The right clothing can quite literally be the difference between living and dying if you’re caught outside in bad weather.
Of course, keeping all of your fingers and toes and avoiding freezing to death are benefits of choosing the right clothes for cold weather, too!
In general, the rule of thumb for living in a cold environment is to get insulation between you and the environment.
Best Fabric for Clothing
Synthetic fabrics such as polypropylene work the best. Polypropylene wicks moisture away and insulates even when wet. Wool and silk are the best natural fibers for cold weather. Wool insulates better (even when wet) and is naturally odor resistant. It wicks moisture, but not quite as well as synthetics. Wool is also durable.
If it’s not too cold and you are less active, silk is a good option. It retains odors, and is moderately wicking. A thin layer of silk can fit under almost any garment. Silk is less durable than wool.
Cotton is a poor choice, because it absorbs water and holds the water next to your skin.
Dress in Layers
The first and most important step to keeping warm is to dress in layers. This helps in several ways.
First, it allows you to shed some clothing if you get too warm. There’s nothing more miserable that sweating so much that your clothing gets wet, then being exposed to cold. Staying dry is extremely important if you’re planning on surviving long enough to warm your toes by a fire somewhere.
Layers also serve different functions. Your first layer should be your long underwear. It should fit snugly against your skin and be made of a nonabsorbent material. This layer works by wicking away water and keeping your skin dry.
A middle layer should be warm and insulating, and the outermost layer should block the wind. It’s also good to make this layer waterproof.
Now, most people make the mistake of only thinking about a coat; if you’re going to survive, you need to cover as much as your body as you can, while still maintaining mobility. You lose most of your body heat through your head, hands, and feet, so make sure that you keep those well-insulated.
The next layers are important because they serve to absorb the moisture out of your long underwear and transport it to the environment through evaporation.
Once again, synthetics are best here, but wool is a good substitute. Shirts, sweaters, and trousers are what you will likely be wearing when you are active. Pay close attention to the fit, as the mid layers work by trapping air and preventing it from circulating and carrying away your body heat.
Your coat may serve as both the middle and outer layers if it’s stuffed with insulating material and has a wind-proof outer shell. The stuffing is the middle layer, and the shell is the outer layer.
Coats that are made to keep you warm as you go from your car to the office often offer more aesthetic incentives than functional ones.
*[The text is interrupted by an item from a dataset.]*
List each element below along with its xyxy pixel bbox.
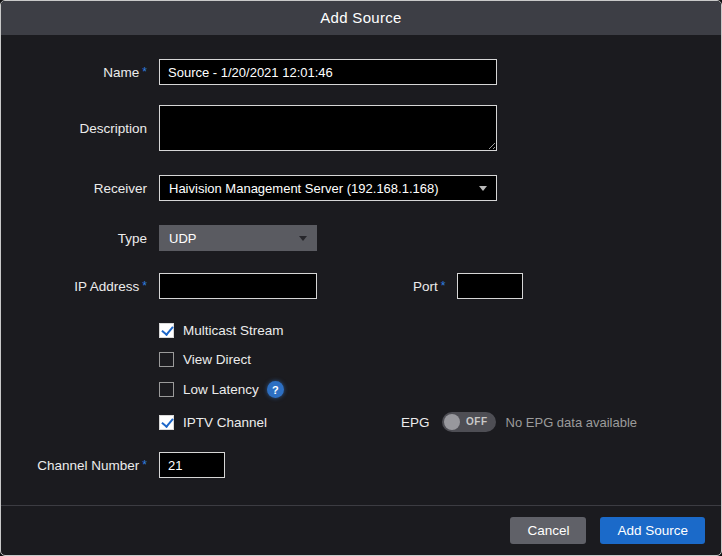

They keep you warm, but they’re not built to keep your heat in long-term or to really block wind or keep you dry.
When you’re choosing a coat for serious warming power in the real outdoors, go for a coat that has baffling those little layers of pockets full of fluff that are sewn together, sort of like a quilt.
Mittens are the best option because they keep all of your fingers together in one warm little pocket, whereas with gloves, your fingers are isolated. It’s important that your gloves have great insulation if you choose to use them instead of mittens. Gloves do offer much more mobility than mittens.
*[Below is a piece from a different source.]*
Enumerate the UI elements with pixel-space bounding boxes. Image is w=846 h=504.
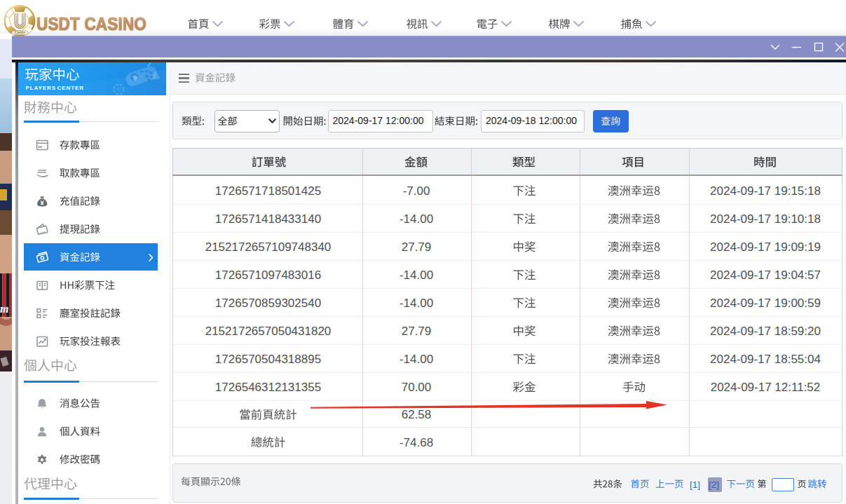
svg-text:m: m: [0, 303, 8, 315]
What type of fabric you choose depends on your activity. If you’re going to be sweating, you want something breathable that wicks moisture away while keeping your hands warm. If you’re not going to be active, you may want to go for something with more insulation.
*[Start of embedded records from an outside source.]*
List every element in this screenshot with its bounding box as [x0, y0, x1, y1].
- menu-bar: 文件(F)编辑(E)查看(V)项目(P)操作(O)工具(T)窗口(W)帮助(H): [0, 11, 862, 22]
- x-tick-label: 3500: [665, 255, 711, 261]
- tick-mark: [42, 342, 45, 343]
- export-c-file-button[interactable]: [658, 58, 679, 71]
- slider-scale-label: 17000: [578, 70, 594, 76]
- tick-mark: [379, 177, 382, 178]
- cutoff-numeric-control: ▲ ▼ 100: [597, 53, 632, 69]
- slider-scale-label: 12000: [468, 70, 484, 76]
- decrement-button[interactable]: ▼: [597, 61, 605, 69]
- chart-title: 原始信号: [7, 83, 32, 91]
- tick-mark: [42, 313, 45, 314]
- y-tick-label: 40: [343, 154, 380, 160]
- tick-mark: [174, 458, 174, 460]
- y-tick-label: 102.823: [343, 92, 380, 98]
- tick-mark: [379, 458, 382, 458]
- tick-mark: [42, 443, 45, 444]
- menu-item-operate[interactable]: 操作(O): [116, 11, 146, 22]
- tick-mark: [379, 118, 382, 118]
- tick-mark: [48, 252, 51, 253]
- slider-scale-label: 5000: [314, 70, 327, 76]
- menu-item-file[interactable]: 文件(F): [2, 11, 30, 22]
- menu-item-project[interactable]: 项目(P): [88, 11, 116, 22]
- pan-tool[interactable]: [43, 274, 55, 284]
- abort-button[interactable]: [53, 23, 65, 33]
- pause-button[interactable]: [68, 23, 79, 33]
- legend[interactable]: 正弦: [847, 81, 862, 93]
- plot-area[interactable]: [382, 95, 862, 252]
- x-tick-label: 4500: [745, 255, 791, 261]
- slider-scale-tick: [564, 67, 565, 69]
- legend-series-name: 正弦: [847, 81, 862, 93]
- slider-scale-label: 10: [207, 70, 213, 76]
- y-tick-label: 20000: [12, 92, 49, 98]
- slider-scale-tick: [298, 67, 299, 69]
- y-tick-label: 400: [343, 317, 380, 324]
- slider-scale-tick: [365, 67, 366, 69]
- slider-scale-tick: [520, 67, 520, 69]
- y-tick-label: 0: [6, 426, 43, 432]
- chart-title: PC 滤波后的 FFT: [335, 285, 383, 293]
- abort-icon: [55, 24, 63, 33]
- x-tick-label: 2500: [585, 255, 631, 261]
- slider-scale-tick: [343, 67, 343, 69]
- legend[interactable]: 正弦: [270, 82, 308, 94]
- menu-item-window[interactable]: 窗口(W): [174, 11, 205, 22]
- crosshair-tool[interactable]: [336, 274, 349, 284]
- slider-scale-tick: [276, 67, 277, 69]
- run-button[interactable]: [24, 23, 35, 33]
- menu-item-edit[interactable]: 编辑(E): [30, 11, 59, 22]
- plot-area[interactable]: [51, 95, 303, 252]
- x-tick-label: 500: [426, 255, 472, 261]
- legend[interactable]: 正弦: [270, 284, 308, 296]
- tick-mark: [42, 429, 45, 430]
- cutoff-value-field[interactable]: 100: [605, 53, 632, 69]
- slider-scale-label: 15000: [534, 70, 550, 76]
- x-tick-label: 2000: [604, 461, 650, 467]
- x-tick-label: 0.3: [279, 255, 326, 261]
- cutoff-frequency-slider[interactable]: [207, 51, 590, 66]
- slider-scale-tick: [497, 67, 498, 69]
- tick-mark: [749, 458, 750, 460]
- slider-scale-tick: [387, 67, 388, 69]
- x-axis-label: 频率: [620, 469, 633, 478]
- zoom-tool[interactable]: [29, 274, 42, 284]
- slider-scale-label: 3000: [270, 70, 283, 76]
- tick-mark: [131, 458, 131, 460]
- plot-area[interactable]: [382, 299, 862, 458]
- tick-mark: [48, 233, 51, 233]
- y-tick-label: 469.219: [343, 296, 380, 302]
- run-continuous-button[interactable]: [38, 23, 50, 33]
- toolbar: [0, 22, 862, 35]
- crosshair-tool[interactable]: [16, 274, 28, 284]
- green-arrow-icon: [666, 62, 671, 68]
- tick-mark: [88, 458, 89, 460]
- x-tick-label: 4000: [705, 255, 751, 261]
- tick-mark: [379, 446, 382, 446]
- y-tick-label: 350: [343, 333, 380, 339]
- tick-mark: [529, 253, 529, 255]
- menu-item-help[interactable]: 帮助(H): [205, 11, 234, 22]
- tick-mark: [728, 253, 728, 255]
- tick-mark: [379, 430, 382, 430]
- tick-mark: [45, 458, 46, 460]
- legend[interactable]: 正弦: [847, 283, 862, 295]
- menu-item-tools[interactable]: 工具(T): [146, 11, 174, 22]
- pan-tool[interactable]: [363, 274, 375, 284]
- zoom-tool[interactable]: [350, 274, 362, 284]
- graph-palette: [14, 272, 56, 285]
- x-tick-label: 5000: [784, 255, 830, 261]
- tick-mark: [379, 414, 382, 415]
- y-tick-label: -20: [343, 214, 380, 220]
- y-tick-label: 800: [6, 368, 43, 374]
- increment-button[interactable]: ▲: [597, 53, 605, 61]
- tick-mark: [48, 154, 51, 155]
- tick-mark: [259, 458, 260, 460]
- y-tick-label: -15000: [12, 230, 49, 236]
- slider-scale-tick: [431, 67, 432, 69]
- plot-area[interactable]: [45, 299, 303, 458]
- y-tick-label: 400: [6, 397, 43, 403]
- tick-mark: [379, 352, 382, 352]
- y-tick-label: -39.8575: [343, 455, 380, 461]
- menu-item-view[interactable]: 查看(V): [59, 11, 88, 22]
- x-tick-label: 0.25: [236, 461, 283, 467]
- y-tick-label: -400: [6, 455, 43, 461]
Keeping your feet warm can be the biggest challenge in winter, especially on those really cold days.
Liner socks are lightweight and small, but perfect for wicking away moisture. It’s important to keep feet dry to keep them warm. The mid-layer socks are thick warm wool socks that insulate our feet. Usually, this is enough and we don’t have to add any more, but when the temperatures get really cold, another outer layer is great. As you can see we like layering everything. If you are going to be in some extreme cold weather, the third pair of heavier wool socks will keep your feet toasty warm.
If you want, you can always buy a coat with a hood. There are some limitations when you’re wearing a hood versus a hat, though, so if you opt to go with a hat, follow the same rule as you do with socks. Wool is good because it’s both insulating and wicking.
Oh, and don’t forget to cover your face. Your nose is one of the quickest appendages to freeze, so cover it up! A good wool balaclava will keep your head, face, and neck warm and toasty.